Atualmente, a iniciativa conta com 141 estabelecimentos rurais cadastrados e aprovados, além de 63 profissionais de Responsabilidade Técnica (RT) habilitados. De acordo com o balanço detalhado do primeiro trimestre deste ano, período em que foram consolidados os demais indicadores, do total de 78.653 animais abatidos até então, 97,66% foram classificados e efetivamente incentivados, demonstrando o padrão de excelência do manejo pantaneiro. Essa operação injetou um montante global de R$ 11.291.666,72 em incentivos repassados diretamente aos produtores, gerando ainda uma taxa de coordenação de R$ 1.130.191,66.
Para o diretor executivo da ABPO, Guilherme Oliveira, os indicadores crescentes reforçam o sucesso prático da iniciativa. “Alcançar a marca de 85 mil abates até maio e manter um índice de conformidade superior a 97% prova a maturidade do produtor pantaneiro e a eficiência do nosso manejo. Esses resultados demonstram que a sustentabilidade no Pantanal gera valor real e mensurável, unindo a preservação rigorosa do bioma com o fortalecimento econômico da nossa pecuária”, destaca.
O desempenho por modalidade no trimestre detalha esse impacto financeiro na região. A categoria Sustentável, responsável pela maior fatia do programa, registrou mais de 80 mil animais abatidos, movimentando cerca R$ 11.137.182,55 em incentivos, com um valor médio de R$ 146,56 por animal. Já a modalidade Orgânica, focada em nichos de altíssimo valor agregado e restrições ainda mais severas de manejo, somou 847 animais abatidos, totalizando R$ 154.142,37 em bônus (média de R$ 190,77 por animal).

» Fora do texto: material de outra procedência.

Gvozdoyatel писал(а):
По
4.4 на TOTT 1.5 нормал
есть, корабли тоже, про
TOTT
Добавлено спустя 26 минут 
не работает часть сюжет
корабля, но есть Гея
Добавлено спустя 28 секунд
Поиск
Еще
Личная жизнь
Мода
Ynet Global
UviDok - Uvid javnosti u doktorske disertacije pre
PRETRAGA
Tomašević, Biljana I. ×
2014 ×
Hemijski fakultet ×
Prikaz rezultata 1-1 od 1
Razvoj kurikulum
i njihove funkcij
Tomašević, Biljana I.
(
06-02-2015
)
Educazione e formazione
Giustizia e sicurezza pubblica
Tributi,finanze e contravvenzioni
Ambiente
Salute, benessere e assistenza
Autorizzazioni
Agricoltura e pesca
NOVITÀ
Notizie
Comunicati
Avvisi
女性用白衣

Fórum Pecuária sustentável
Os indicadores de sustentabilidade e a eficiência da produção local foram os pilares de debate durante o Fórum da Pecuária Sustentável, integrado à programação do Pantanal Tech 2026. Realizado pela Universidade Estadual de Mato Grosso do Sul (UEMS) em Aquidauana, o encontro reuniu produtores, academia e poder público para discutir políticas públicas, segurança jurídica e difusão de dados de conformidade ambiental.
Renato Roscoe, diretor executivo do Instituto Taquari Vivo (ITV), alertou para a necessidade urgente de separar a dinâmica do Pantanal e do Cerrado de problemas de desmatamento ilegal em outras regiões, defendendo a regularização fundiária como pilar de preservação. “Temos que resolver a questão fundiária no país e a segurança jurídica, se a gente não fizer isso, nós não vamos resolver o desmatamento ilegal. Porque o desmatamento ilegal acontece não é em propriedade que o produtor tem o CPF dele em jogo. É em áreas de ocupação, em áreas devolutas”, ponderou Roscoe.

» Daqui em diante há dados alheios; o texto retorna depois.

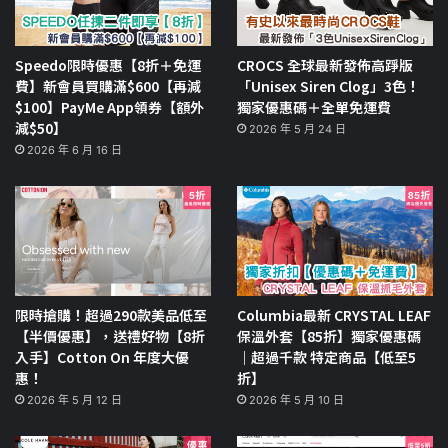
Speedo限時優惠【8折＋免運
CROCS 全球最新發佈高踭版
費】新會員買購滿$600【再減
「Unisex Siren Clog」3色！
$100】PayMe App領券【額外
獨家優惠碼＋全單免運費
減$50】
2026 年 5 月 24 日
2026 年 6 月 16 日
限時搶購！超過290款美品低至
Columbia最新 CRYSTAL LEAF
【半價優惠】，送禮好物【8折
保溫外套【85折】獨家優惠碼
入手】Cotton On 年度大優
｜超過千款 特定商品【低至5
惠！
折】
2026 年 5 月 12 日
2026 年 5 月 10 日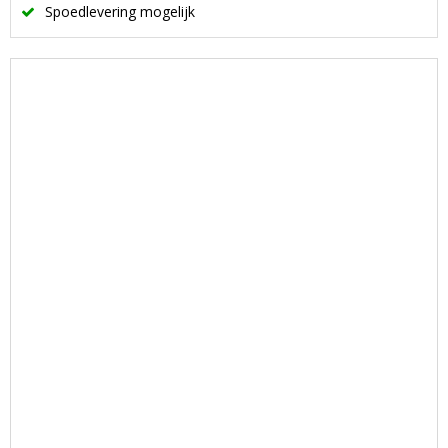
Spoedlevering mogelijk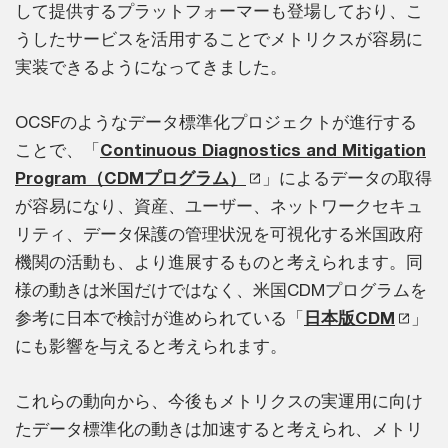
して提供するプラットフォーマーも登場しており、こ
うしたサービスを活用することでメトリクスが容易に
実装できるようになってきました。
OCSFのようなデータ標準化プロジェクトが進行する
ことで、「
Continuous Diagnostics and Mitigation
Program（CDMプログラム）
」によるデータの取得
が容易になり、資産、ユーザー、ネットワークセキュ
リティ、データ保護の管理状況を可視化する米国政府
機関の活動も、より進展するものと考えられます。同
様の動きは米国だけではなく、米国CDMプログラムを
参考に日本で検討が進められている「
日本版CDM
」
にも影響を与えると考えられます。
これらの動向から、今後もメトリクスの実運用に向け
たデータ標準化の動きは加速すると考えられ、メトリ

?Renato também chamou atenção para a conversão histórica de pastagens em Mato Grosso do Sul. “Me fale aonde no mundo aconteceu uma absorção de 5 milhões de hectares de pastagens utilizadas abaixo do seu potencial de uso sendo convertidas em sistemas mais produtivos? Sair da pecuária, e a pecuária aumentar a produção de carne ainda. Na história, não conheço”, provocou.

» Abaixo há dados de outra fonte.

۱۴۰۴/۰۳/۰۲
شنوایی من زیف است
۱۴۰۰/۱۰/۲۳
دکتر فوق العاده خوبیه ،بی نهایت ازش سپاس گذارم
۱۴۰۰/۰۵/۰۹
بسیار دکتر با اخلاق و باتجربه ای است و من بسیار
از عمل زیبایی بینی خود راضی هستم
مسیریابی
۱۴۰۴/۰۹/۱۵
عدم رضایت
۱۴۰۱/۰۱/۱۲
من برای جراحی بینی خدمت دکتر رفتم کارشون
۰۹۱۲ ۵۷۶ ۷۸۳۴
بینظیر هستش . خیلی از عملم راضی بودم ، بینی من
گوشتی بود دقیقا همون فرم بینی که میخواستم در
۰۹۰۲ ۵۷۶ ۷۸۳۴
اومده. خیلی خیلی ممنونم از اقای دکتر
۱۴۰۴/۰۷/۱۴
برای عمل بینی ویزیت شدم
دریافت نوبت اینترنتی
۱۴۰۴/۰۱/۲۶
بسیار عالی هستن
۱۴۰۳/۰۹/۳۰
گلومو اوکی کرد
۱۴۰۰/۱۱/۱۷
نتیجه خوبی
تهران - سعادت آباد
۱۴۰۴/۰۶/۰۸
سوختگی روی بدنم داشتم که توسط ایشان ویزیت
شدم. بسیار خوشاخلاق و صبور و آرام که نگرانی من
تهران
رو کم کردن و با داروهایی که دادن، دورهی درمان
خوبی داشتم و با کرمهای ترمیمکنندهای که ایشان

O formato do evento foi amplamente elogiado por aproximar a sociedade urbana e o meio acadêmico da realidade prática do campo. O produtor rural Leonardo de Barros reforçou esse papel integrador: “Nós estamos falando da academia, universidade, empresas, a comunidade pantaneira e o público urbano. Então é um fórum extremamente importante para as pessoas conhecerem a realidade do Pantanal, para que a gente possa falar sobre as nossas dificuldades. E o poder público está aqui dentro, então é extremamente importante”.